A word-for-word repetition of the records beneath this task is the expected answer.

[Saved entries]
********

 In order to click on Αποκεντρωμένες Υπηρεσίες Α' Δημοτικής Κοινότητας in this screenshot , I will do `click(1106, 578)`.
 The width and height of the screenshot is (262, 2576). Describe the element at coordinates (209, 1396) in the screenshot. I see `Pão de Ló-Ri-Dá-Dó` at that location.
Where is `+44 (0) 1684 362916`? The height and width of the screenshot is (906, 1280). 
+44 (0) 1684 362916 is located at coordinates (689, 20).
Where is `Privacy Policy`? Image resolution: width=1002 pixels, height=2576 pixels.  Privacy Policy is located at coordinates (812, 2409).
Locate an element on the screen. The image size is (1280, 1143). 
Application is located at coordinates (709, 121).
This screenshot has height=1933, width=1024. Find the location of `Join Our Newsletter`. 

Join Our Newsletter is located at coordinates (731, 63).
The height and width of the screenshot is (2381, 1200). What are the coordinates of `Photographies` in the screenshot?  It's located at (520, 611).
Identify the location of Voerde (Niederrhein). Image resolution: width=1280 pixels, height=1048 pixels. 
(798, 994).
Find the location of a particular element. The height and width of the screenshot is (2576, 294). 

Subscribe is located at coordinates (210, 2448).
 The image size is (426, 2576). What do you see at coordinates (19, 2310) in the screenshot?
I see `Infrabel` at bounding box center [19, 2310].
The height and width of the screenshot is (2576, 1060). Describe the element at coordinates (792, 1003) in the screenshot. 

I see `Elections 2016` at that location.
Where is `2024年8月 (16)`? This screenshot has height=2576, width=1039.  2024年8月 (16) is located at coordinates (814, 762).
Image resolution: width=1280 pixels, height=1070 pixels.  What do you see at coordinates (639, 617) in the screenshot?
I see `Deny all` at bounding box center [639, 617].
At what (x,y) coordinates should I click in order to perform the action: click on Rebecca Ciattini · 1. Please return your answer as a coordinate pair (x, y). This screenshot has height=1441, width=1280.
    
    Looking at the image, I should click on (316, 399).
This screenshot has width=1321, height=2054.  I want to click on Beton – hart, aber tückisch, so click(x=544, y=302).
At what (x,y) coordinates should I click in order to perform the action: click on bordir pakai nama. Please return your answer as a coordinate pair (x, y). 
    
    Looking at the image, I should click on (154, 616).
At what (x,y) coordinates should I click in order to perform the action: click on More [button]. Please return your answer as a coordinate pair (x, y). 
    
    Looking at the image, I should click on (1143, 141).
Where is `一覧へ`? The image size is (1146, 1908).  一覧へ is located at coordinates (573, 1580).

********

▶ Exercise result:
 In order to click on Αποκεντρωμένες Υπηρεσίες Α' Δημοτικής Κοινότητας in this screenshot , I will do `click(1106, 578)`.
 The width and height of the screenshot is (262, 2576). Describe the element at coordinates (209, 1396) in the screenshot. I see `Pão de Ló-Ri-Dá-Dó` at that location.
Where is `+44 (0) 1684 362916`? The height and width of the screenshot is (906, 1280). 
+44 (0) 1684 362916 is located at coordinates (689, 20).
Where is `Privacy Policy`? Image resolution: width=1002 pixels, height=2576 pixels.  Privacy Policy is located at coordinates (812, 2409).
Locate an element on the screen. The image size is (1280, 1143). 
Application is located at coordinates (709, 121).
This screenshot has height=1933, width=1024. Find the location of `Join Our Newsletter`. 

Join Our Newsletter is located at coordinates (731, 63).
The height and width of the screenshot is (2381, 1200). What are the coordinates of `Photographies` in the screenshot?  It's located at (520, 611).
Identify the location of Voerde (Niederrhein). Image resolution: width=1280 pixels, height=1048 pixels. 
(798, 994).
Find the location of a particular element. The height and width of the screenshot is (2576, 294). 

Subscribe is located at coordinates (210, 2448).
 The image size is (426, 2576). What do you see at coordinates (19, 2310) in the screenshot?
I see `Infrabel` at bounding box center [19, 2310].
The height and width of the screenshot is (2576, 1060). Describe the element at coordinates (792, 1003) in the screenshot. 

I see `Elections 2016` at that location.
Where is `2024年8月 (16)`? This screenshot has height=2576, width=1039.  2024年8月 (16) is located at coordinates (814, 762).
Image resolution: width=1280 pixels, height=1070 pixels.  What do you see at coordinates (639, 617) in the screenshot?
I see `Deny all` at bounding box center [639, 617].
At what (x,y) coordinates should I click in order to perform the action: click on Rebecca Ciattini · 1. Please return your answer as a coordinate pair (x, y). This screenshot has height=1441, width=1280.
    
    Looking at the image, I should click on (316, 399).
This screenshot has width=1321, height=2054.  I want to click on Beton – hart, aber tückisch, so click(x=544, y=302).
At what (x,y) coordinates should I click in order to perform the action: click on bordir pakai nama. Please return your answer as a coordinate pair (x, y). 
    
    Looking at the image, I should click on (154, 616).
At what (x,y) coordinates should I click in order to perform the action: click on More [button]. Please return your answer as a coordinate pair (x, y). 
    
    Looking at the image, I should click on (1143, 141).
Where is `一覧へ`? The image size is (1146, 1908).  一覧へ is located at coordinates (573, 1580).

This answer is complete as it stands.